=== INPUT RECORDS ===

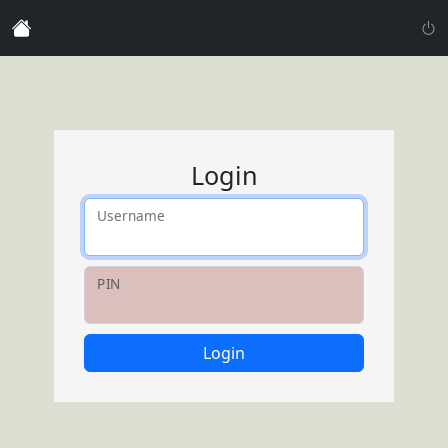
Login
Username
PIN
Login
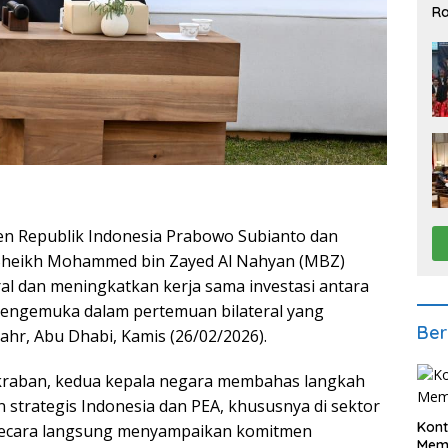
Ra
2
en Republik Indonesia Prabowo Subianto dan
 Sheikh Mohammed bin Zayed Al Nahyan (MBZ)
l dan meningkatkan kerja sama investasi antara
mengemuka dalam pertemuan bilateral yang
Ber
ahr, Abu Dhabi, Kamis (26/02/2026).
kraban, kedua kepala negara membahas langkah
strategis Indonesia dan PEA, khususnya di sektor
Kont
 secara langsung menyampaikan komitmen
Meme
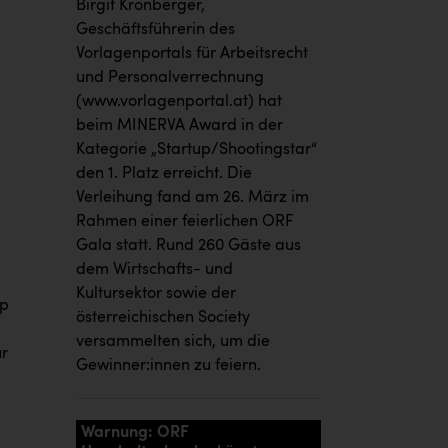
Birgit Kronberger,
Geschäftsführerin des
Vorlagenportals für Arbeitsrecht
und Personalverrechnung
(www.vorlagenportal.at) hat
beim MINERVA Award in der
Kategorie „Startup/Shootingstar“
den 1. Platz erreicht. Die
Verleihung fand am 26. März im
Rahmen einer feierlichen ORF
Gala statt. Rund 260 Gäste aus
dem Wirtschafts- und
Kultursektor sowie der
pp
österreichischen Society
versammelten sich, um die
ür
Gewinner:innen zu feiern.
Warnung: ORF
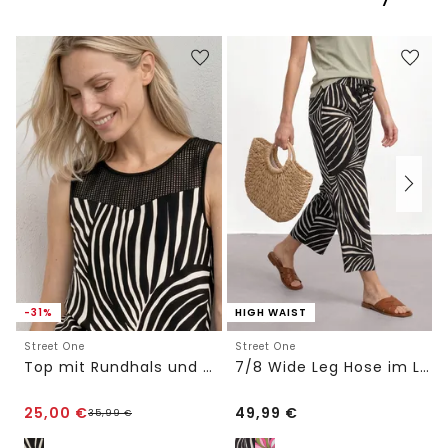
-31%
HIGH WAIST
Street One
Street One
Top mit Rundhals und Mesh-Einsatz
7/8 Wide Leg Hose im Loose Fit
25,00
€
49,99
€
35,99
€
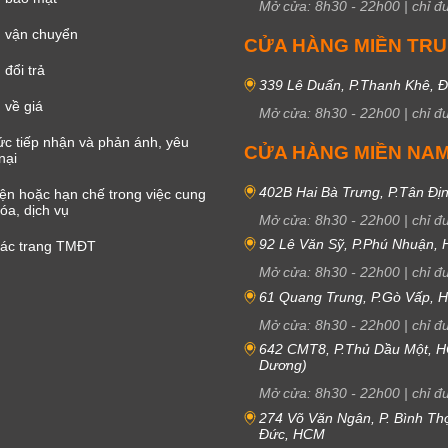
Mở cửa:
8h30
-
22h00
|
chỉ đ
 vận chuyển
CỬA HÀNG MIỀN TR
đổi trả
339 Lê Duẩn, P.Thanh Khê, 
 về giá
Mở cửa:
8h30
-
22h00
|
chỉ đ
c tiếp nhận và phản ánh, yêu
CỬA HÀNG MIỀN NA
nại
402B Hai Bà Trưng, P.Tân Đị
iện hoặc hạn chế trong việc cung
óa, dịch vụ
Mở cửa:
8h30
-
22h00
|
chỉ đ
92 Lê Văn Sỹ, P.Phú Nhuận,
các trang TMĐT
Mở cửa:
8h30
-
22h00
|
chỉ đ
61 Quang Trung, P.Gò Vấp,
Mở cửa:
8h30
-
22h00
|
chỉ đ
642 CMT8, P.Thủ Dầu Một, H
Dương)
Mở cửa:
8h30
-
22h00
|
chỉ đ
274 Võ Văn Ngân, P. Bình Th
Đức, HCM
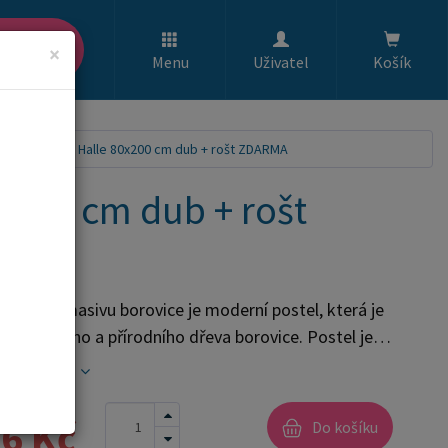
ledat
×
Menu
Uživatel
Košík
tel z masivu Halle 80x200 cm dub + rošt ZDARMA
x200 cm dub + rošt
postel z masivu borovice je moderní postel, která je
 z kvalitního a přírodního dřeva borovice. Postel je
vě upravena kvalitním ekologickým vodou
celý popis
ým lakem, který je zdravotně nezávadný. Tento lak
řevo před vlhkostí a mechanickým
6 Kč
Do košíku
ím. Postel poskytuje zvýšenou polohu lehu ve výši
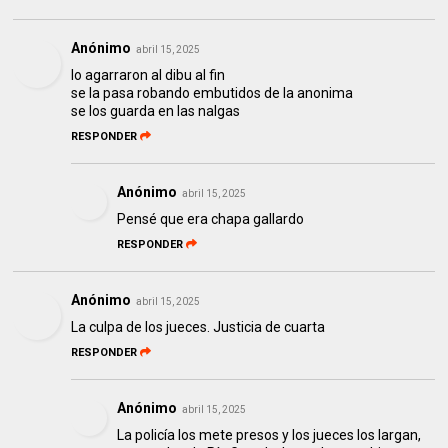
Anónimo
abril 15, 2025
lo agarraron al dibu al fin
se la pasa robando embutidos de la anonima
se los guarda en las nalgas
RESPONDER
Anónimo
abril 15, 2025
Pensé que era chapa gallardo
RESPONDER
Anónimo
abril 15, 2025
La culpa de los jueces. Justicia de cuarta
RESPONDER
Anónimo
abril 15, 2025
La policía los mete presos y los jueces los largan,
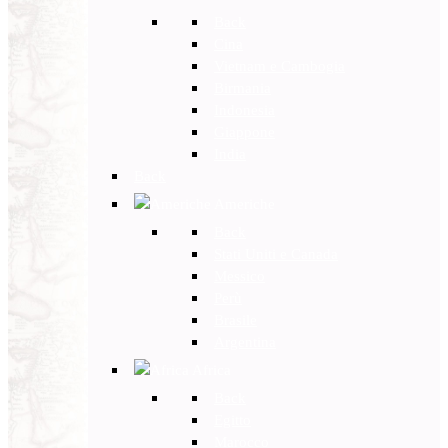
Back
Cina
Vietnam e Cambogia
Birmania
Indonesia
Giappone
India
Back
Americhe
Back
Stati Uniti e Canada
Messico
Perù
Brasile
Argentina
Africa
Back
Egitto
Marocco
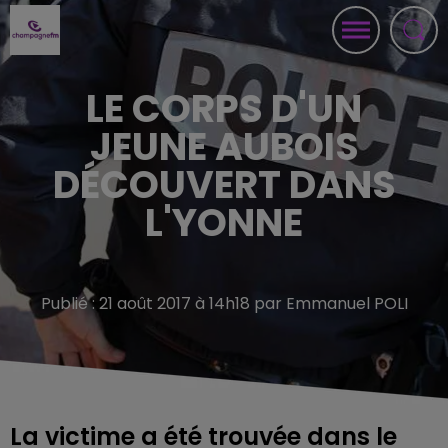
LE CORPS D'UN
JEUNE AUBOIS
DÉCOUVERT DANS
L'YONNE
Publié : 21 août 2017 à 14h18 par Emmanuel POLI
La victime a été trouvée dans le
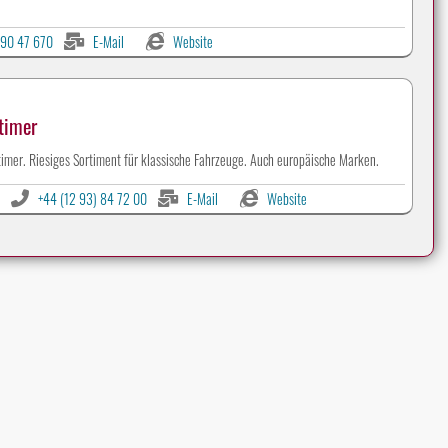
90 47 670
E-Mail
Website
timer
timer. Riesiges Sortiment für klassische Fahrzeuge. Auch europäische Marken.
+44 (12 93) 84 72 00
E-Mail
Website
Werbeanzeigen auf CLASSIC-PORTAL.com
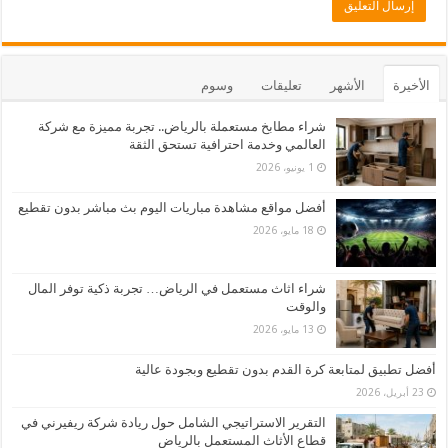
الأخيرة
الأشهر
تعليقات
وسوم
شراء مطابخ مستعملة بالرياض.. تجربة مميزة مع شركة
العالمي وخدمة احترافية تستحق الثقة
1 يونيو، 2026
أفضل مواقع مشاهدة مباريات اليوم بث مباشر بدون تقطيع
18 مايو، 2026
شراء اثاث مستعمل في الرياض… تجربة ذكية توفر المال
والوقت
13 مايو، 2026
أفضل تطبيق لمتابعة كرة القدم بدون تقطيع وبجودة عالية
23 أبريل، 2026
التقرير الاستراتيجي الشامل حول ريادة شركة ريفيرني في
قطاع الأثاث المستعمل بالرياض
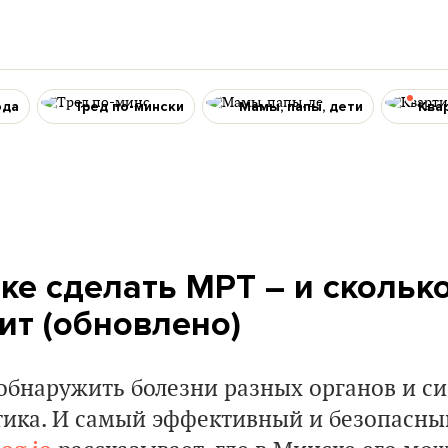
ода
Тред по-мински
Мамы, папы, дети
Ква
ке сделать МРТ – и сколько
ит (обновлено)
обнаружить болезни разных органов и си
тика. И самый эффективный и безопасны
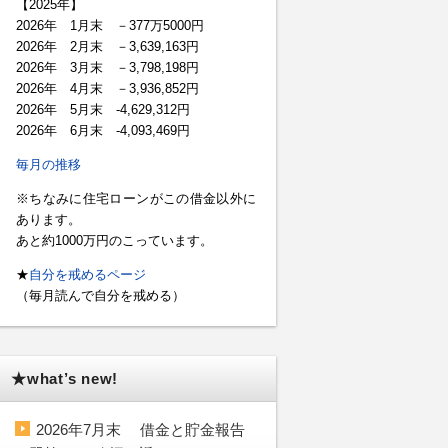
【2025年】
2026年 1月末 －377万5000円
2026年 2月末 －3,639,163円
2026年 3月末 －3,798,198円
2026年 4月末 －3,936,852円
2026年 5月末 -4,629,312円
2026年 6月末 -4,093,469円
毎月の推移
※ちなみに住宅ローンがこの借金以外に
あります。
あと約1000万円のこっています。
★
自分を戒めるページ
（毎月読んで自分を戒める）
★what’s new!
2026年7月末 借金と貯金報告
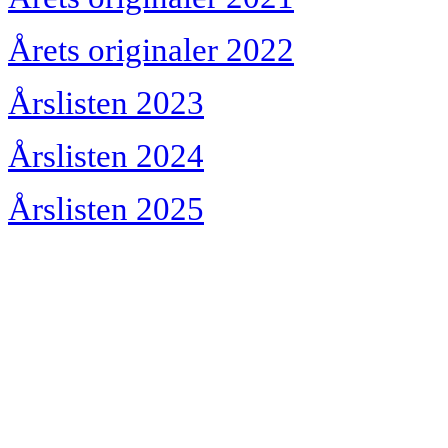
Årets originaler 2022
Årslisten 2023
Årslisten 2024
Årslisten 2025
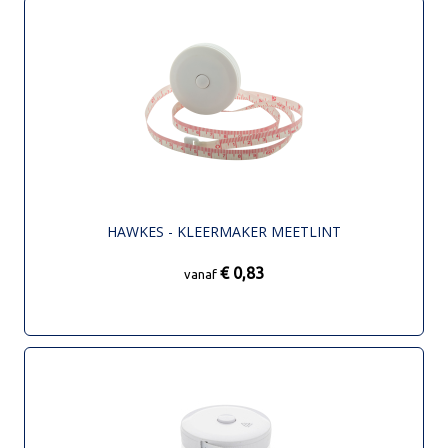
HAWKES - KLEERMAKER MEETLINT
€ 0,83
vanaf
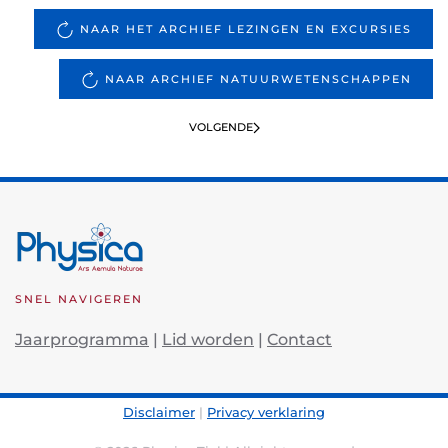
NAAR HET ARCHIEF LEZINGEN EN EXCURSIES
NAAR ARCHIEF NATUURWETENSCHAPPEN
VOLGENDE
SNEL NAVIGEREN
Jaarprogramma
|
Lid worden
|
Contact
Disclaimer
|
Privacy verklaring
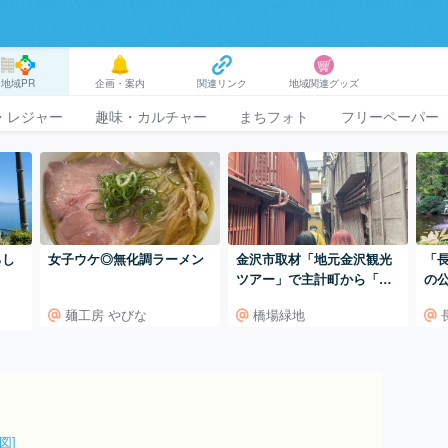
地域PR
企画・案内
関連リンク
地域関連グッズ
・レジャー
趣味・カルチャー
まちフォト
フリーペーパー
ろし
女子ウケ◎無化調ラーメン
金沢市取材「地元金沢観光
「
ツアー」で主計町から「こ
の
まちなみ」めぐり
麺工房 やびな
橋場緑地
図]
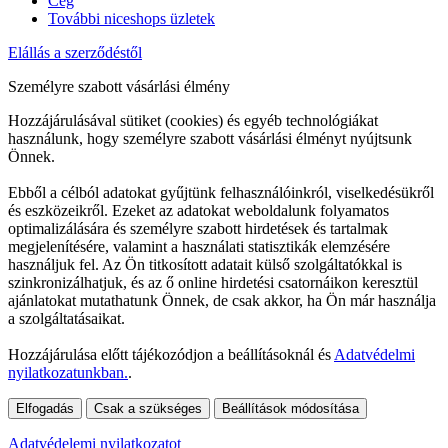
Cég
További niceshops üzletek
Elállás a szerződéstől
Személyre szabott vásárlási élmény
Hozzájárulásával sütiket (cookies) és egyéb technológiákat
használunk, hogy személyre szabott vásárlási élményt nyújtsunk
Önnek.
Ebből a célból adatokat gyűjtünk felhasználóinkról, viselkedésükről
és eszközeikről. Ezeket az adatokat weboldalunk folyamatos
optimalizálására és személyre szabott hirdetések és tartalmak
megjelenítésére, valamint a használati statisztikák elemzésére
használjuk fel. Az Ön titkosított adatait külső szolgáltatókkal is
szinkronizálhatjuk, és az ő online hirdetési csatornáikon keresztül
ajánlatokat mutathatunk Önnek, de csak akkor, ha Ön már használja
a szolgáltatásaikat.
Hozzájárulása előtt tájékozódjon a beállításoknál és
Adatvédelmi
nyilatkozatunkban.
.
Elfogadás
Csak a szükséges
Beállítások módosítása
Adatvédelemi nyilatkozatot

===

The entries are to be copied exactly, and each image is to be omitted.

- **RESULT**
Login
Username
PIN
Login
Ra
2
en Republik Indonesia Prabowo Subianto dan
 Sheikh Mohammed bin Zayed Al Nahyan (MBZ)
l dan meningkatkan kerja sama investasi antara
mengemuka dalam pertemuan bilateral yang
Ber
ahr, Abu Dhabi, Kamis (26/02/2026).
kraban, kedua kepala negara membahas langkah
strategis Indonesia dan PEA, khususnya di sektor
Kont
 secara langsung menyampaikan komitmen
Meme
Birgit Kronberger,
Geschäftsführerin des
Vorlagenportals für Arbeitsrecht
und Personalverrechnung
(www.vorlagenportal.at) hat
beim MINERVA Award in der
Kategorie „Startup/Shootingstar“
den 1. Platz erreicht. Die
Verleihung fand am 26. März im
Rahmen einer feierlichen ORF
Gala statt. Rund 260 Gäste aus
dem Wirtschafts- und
Kultursektor sowie der
pp
österreichischen Society
versammelten sich, um die
ür
Gewinner:innen zu feiern.
Warnung: ORF
-31%
HIGH WAIST
Street One
Street One
Top mit Rundhals und Mesh-Einsatz
7/8 Wide Leg Hose im Loose Fit
25,00
€
49,99
€
35,99
€
Mở cửa:
8h30
-
22h00
|
chỉ đ
 vận chuyển
CỬA HÀNG MIỀN TR
đổi trả
339 Lê Duẩn, P.Thanh Khê, 
 về giá
Mở cửa:
8h30
-
22h00
|
chỉ đ
c tiếp nhận và phản ánh, yêu
CỬA HÀNG MIỀN NA
nại
402B Hai Bà Trưng, P.Tân Đị
iện hoặc hạn chế trong việc cung
óa, dịch vụ
Mở cửa:
8h30
-
22h00
|
chỉ đ
92 Lê Văn Sỹ, P.Phú Nhuận,
các trang TMĐT
Mở cửa:
8h30
-
22h00
|
chỉ đ
61 Quang Trung, P.Gò Vấp,
Mở cửa:
8h30
-
22h00
|
chỉ đ
642 CMT8, P.Thủ Dầu Một, H
Dương)
Mở cửa:
8h30
-
22h00
|
chỉ đ
274 Võ Văn Ngân, P. Bình Th
Đức, HCM
ledat
×
Menu
Uživatel
Košík
tel z masivu Halle 80x200 cm dub + rošt ZDARMA
x200 cm dub + rošt
postel z masivu borovice je moderní postel, která je
 z kvalitního a přírodního dřeva borovice. Postel je
vě upravena kvalitním ekologickým vodou
celý popis
ým lakem, který je zdravotně nezávadný. Tento lak
řevo před vlhkostí a mechanickým
6 Kč
Do košíku
ím. Postel poskytuje zvýšenou polohu lehu ve výši
Anónimo
abril 15, 2025
lo agarraron al dibu al fin
se la pasa robando embutidos de la anonima
se los guarda en las nalgas
RESPONDER
Anónimo
abril 15, 2025
Pensé que era chapa gallardo
RESPONDER
Anónimo
abril 15, 2025
La culpa de los jueces. Justicia de cuarta
RESPONDER
Anónimo
abril 15, 2025
La policía los mete presos y los jueces los largan,
Back
Cina
Vietnam e Cambogia
Birmania
Indonesia
Giappone
India
Back
Americhe
Back
Stati Uniti e Canada
Messico
Perù
Brasile
Argentina
Africa
Back
Egitto
Marocco
LE CORPS D'UN
JEUNE AUBOIS
DÉCOUVERT DANS
L'YONNE
Publié : 21 août 2017 à 14h18 par Emmanuel POLI
La victime a été trouvée dans le
90 47 670
E-Mail
Website
timer
timer. Riesiges Sortiment für klassische Fahrzeuge. Auch europäische Marken.
+44 (12 93) 84 72 00
E-Mail
Website
Werbeanzeigen auf CLASSIC-PORTAL.com
الأخيرة
الأشهر
تعليقات
وسوم
شراء مطابخ مستعملة بالرياض.. تجربة مميزة مع شركة
العالمي وخدمة احترافية تستحق الثقة
1 يونيو، 2026
أفضل مواقع مشاهدة مباريات اليوم بث مباشر بدون تقطيع
18 مايو، 2026
شراء اثاث مستعمل في الرياض… تجربة ذكية توفر المال
والوقت
13 مايو، 2026
أفضل تطبيق لمتابعة كرة القدم بدون تقطيع وبجودة عالية
23 أبريل، 2026
التقرير الاستراتيجي الشامل حول ريادة شركة ريفيرني في
قطاع الأثاث المستعمل بالرياض
ода
Тред по-мински
Мамы, папы, дети
Ква
ке сделать МРТ – и сколько
ит (обновлено)
обнаружить болезни разных органов и си
тика. И самый эффективный и безопасны
【2025年】
2026年 1月末 －377万5000円
2026年 2月末 －3,639,163円
2026年 3月末 －3,798,198円
2026年 4月末 －3,936,852円
2026年 5月末 -4,629,312円
2026年 6月末 -4,093,469円
毎月の推移
※ちなみに住宅ローンがこの借金以外に
あります。
あと約1000万円のこっています。
★
自分を戒めるページ
（毎月読んで自分を戒める）
★what’s new!
2026年7月末 借金と貯金報告
Årets originaler 2022
Årslisten 2023
Årslisten 2024
Årslisten 2025
HAWKES - KLEERMAKER MEETLINT
€ 0,83
vanaf
NAAR HET ARCHIEF LEZINGEN EN EXCURSIES
NAAR ARCHIEF NATUURWETENSCHAPPEN
VOLGENDE
SNEL NAVIGEREN
Jaarprogramma
|
Lid worden
|
Contact
Disclaimer
|
Privacy verklaring
地域PR
企画・案内
関連リンク
地域関連グッズ
・レジャー
趣味・カルチャー
まちフォト
フリーペーパー
ろし
女子ウケ◎無化調ラーメン
金沢市取材「地元金沢観光
「
ツアー」で主計町から「こ
の
まちなみ」めぐり
麺工房 やびな
橋場緑地
図]
Cég
További niceshops üzletek
Elállás a szerződéstől
Személyre szabott vásárlási élmény
Hozzájárulásával sütiket (cookies) és egyéb technológiákat
használunk, hogy személyre szabott vásárlási élményt nyújtsunk
Önnek.
Ebből a célból adatokat gyűjtünk felhasználóinkról, viselkedésükről
és eszközeikről. Ezeket az adatokat weboldalunk folyamatos
optimalizálására és személyre szabott hirdetések és tartalmak
megjelenítésére, valamint a használati statisztikák elemzésére
használjuk fel. Az Ön titkosított adatait külső szolgáltatókkal is
szinkronizálhatjuk, és az ő online hirdetési csatornáikon keresztül
ajánlatokat mutathatunk Önnek, de csak akkor, ha Ön már használja
a szolgáltatásaikat.
Hozzájárulása előtt tájékozódjon a beállításoknál és
Adatvédelmi
nyilatkozatunkban.
.
Elfogadás
Csak a szükséges
Beállítások módosítása
Adatvédelemi nyilatkozatot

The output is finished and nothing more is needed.